| Exercise requirements |
From the records below, output exactly the lines starting at the line with "Lenovo Yoga Slim 7i Aura" and ending at the line with "solution here.", both of them included, but no pictures.

| Data under study |
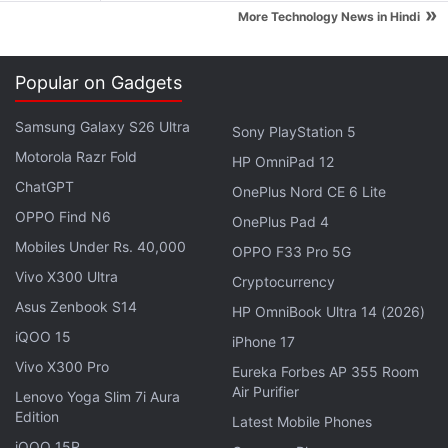
field is exploding and there's money to be made."
»
More Technology News in Hindi
Indeed, it turns out that even in the wake of
Facebook's privacy scandal and other big-data
Popular on Gadgets
blunders, finding people who can turn social-media
Samsung Galaxy S26 Ultra
Sony PlayStation 5
clicks and user-posted photos into monetisable
Motorola Razr Fold
binary code is among the biggest challenges facing
HP OmniPad 12
US industry. People with data science bona fides
ChatGPT
OnePlus Nord CE 6 Lite
are among the most sought-after professionals in
OPPO Find N6
OnePlus Pad 4
business, with some data science PhDs
Mobiles Under Rs. 40,000
OPPO F33 Pro 5G
commanding as much as $300,000 (roughly Rs.
Vivo X300 Ultra
Cryptocurrency
2.04 crores) or more from consulting firms.
Asus Zenbook S14
HP OmniBook Ultra 14 (2026)
iQOO 15
iPhone 17
Advertisement
Vivo X300 Pro
Eureka Forbes AP 355 Room
Air Purifier
Lenovo Yoga Slim 7i Aura
Edition
Latest Mobile Phones
iQOO 15R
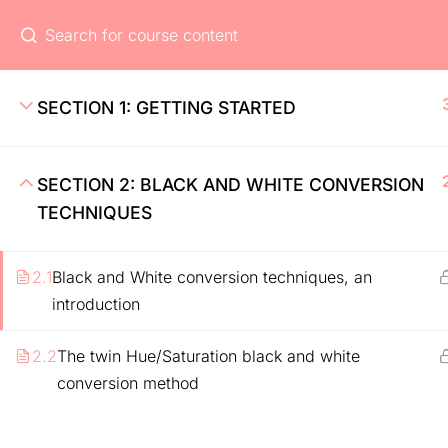
Home
Ev
Home
SECTION 1: GETTING STARTED
About
Pricing
SECTION 2: BLACK AND WHITE CONVERSION
Features
TECHNIQUES
2.1
Black and White conversion techniques, an
introduction
2.2
The twin Hue/Saturation black and white
conversion method
Coaching Wordpress Theme
by
ThimPress.
Powe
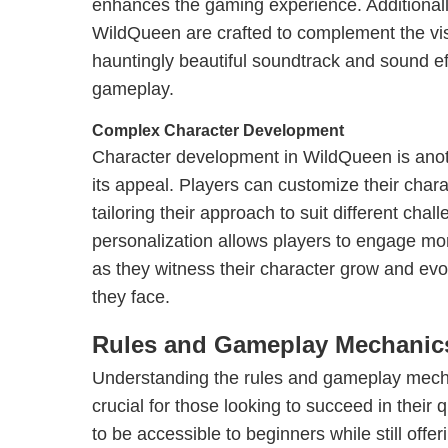
enhances the gaming experience. Additional
WildQueen are crafted to complement the vis
hauntingly beautiful soundtrack and sound ef
gameplay.
Complex Character Development
Character development in WildQueen is anot
its appeal. Players can customize their charact
tailoring their approach to suit different chal
personalization allows players to engage mor
as they witness their character grow and evol
they face.
Rules and Gameplay Mechanic
Understanding the rules and gameplay mech
crucial for those looking to succeed in their
to be accessible to beginners while still offer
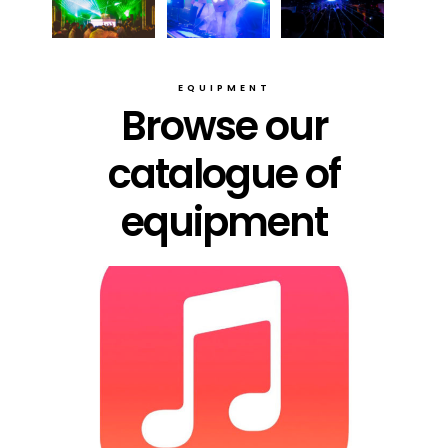
EQUIPMENT
Browse our
catalogue of
equipment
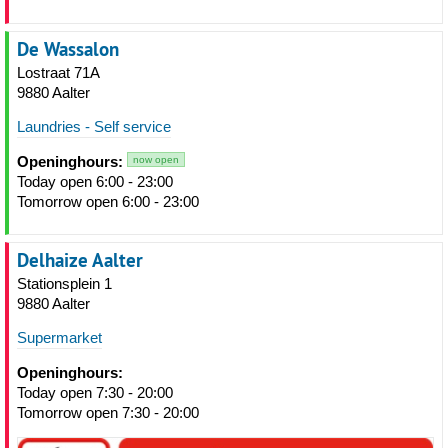
De Wassalon
Lostraat 71A
9880 Aalter
Laundries - Self service
Openinghours:
now open
Today open 6:00 - 23:00
Tomorrow open 6:00 - 23:00
Delhaize Aalter
Stationsplein 1
9880 Aalter
Supermarket
Openinghours:
Today open 7:30 - 20:00
Tomorrow open 7:30 - 20:00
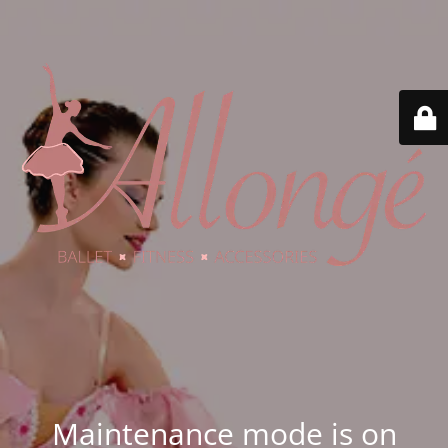
Maintenance mode is on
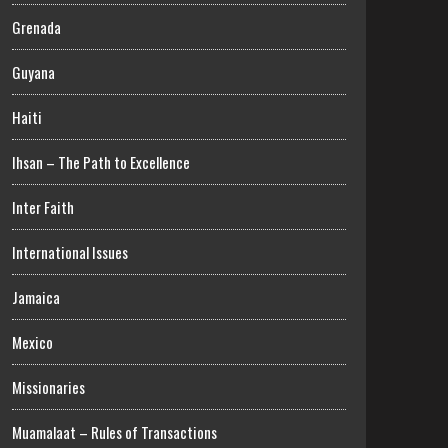
Grenada
Guyana
Haiti
Ihsan – The Path to Excellence
Inter Faith
International Issues
Jamaica
Mexico
Missionaries
Muamalaat – Rules of Transactions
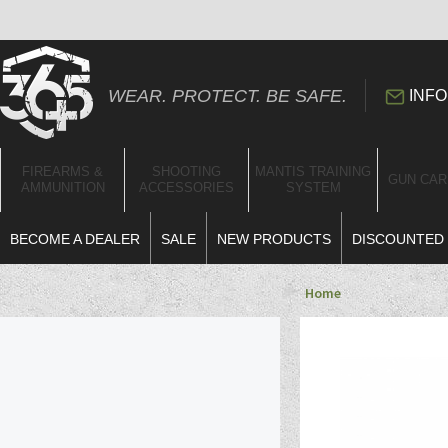
WEAR. PROTECT. BE SAFE.
INFO
FIREARMS &
SHOOTING
MANTIS TRAINING
GUN CAR
AMMUNITION
ACCESSORIES
SYSTEM
BECOME A DEALER
SALE
NEW PRODUCTS
DISCOUNTED 
Home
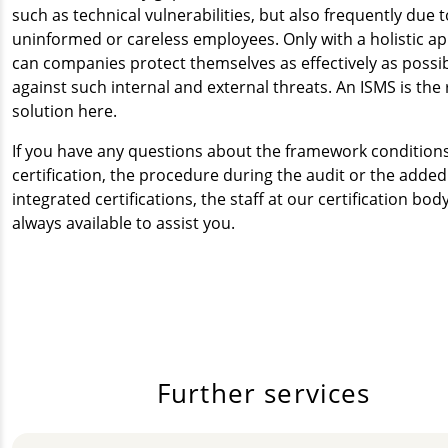
such as technical vulnerabilities, but also frequently due t
uninformed or careless employees. Only with a holistic a
can companies protect themselves as effectively as possi
against such internal and external threats. An ISMS is the 
solution here.
If you have any questions about the framework conditions
certification, the procedure during the audit or the added
integrated certifications, the staff at our certification bod
always available to assist you.
Further services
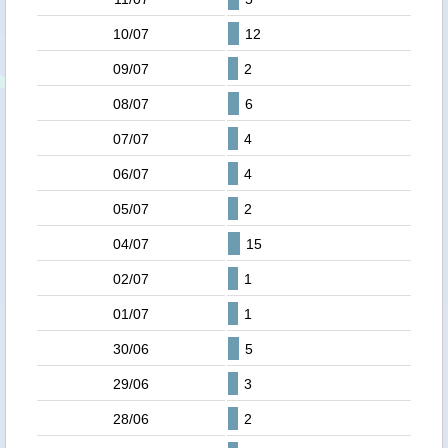
10/07
12
09/07
2
08/07
6
07/07
4
06/07
4
05/07
2
04/07
15
02/07
1
01/07
1
30/06
5
29/06
3
28/06
2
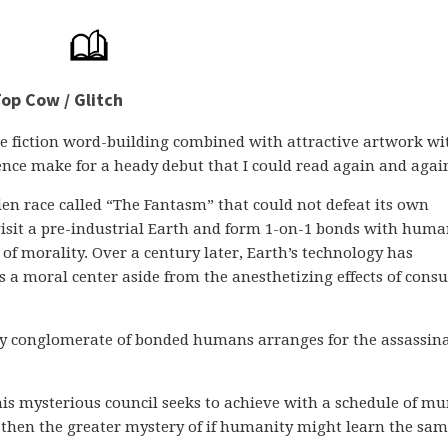
op Cow / Glitch
e fiction word-building combined with attractive artwork wi
ence make for a heady debut that I could read again and agai
en race called “The Fantasm” that could not defeat its own
y visit a pre-industrial Earth and form 1-on-1 bonds with huma
of morality. Over a century later, Earth’s technology has
ks a moral center aside from the anesthetizing effects of con
wy conglomerate of bonded humans arranges for the assassin
his mysterious council seeks to achieve with a schedule of mu
 then the greater mystery of if humanity might learn the sa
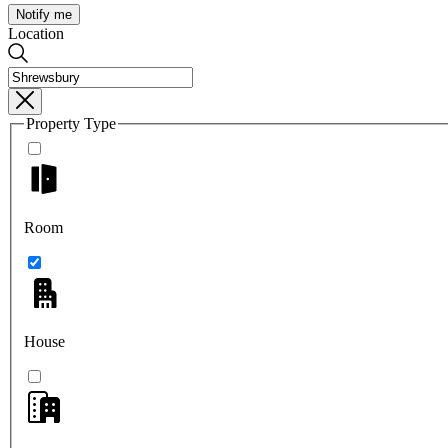
Notify me
Location
Property Type
Room
House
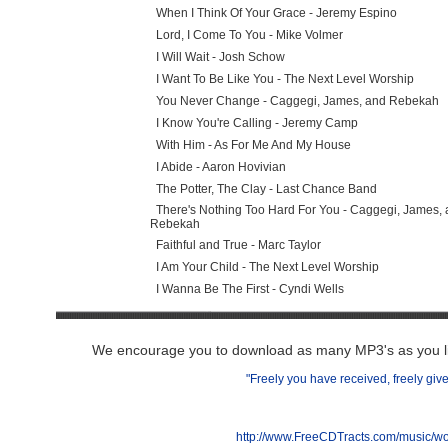
When I Think Of Your Grace - Jeremy Espino
Lord, I Come To You - Mike Volmer
I Will Wait - Josh Schow
I Want To Be Like You - The Next Level Worship
You Never Change - Caggegi, James, and Rebekah
I Know You're Calling - Jeremy Camp
With Him - As For Me And My House
I Abide - Aaron Hovivian
The Potter, The Clay - Last Chance Band
There's Nothing Too Hard For You - Caggegi, James, 
Rebekah
Faithful and True - Marc Taylor
I Am Your Child - The Next Level Worship
I Wanna Be The First - Cyndi Wells
We encourage you to download as many MP3's as you lik
"Freely you have received, freely give
http://www.FreeCDTracts.com/music/w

| The completed task |
Lenovo Yoga Slim 7i Aura
Edition
Latest Mobile Phones
iQOO 15R
Home
Ev
Home
SECTION 1: GETTING STARTED
About
Pricing
SECTION 2: BLACK AND WHITE CONVERSION
Features
TECHNIQUES
2.1
Black and White conversion techniques, an
introduction
2.2
The twin Hue/Saturation black and white
conversion method
Coaching Wordpress Theme
by
ThimPress.
Powe
enhances the gaming experience. Additional
WildQueen are crafted to complement the vis
hauntingly beautiful soundtrack and sound ef
gameplay.
Complex Character Development
Character development in WildQueen is anot
its appeal. Players can customize their charact
tailoring their approach to suit different chal
personalization allows players to engage mor
as they witness their character grow and evol
they face.
Rules and Gameplay Mechanic
Understanding the rules and gameplay mech
crucial for those looking to succeed in their
to be accessible to beginners while still offer
EQUIPMENT
Browse our
catalogue of
equipment
De Wassalon
Lostraat 71A
9880 Aalter
Laundries - Self service
Openinghours:
now open
Today open 6:00 - 23:00
Tomorrow open 6:00 - 23:00
Delhaize Aalter
Stationsplein 1
9880 Aalter
Supermarket
Openinghours:
Today open 7:30 - 20:00
Tomorrow open 7:30 - 20:00
Maintenance mode is on
Grenada
Guyana
Haiti
Ihsan – The Path to Excellence
Inter Faith
International Issues
Jamaica
Mexico
Missionaries
Muamalaat – Rules of Transactions
WEAR. PROTECT. BE SAFE.
INFO
FIREARMS &
SHOOTING
MANTIS TRAINING
GUN CAR
AMMUNITION
ACCESSORIES
SYSTEM
BECOME A DEALER
SALE
NEW PRODUCTS
DISCOUNTED 
Home
such as technical vulnerabilities, but also frequently due t
uninformed or careless employees. Only with a holistic a
can companies protect themselves as effectively as possi
against such internal and external threats. An ISMS is the 
solution here.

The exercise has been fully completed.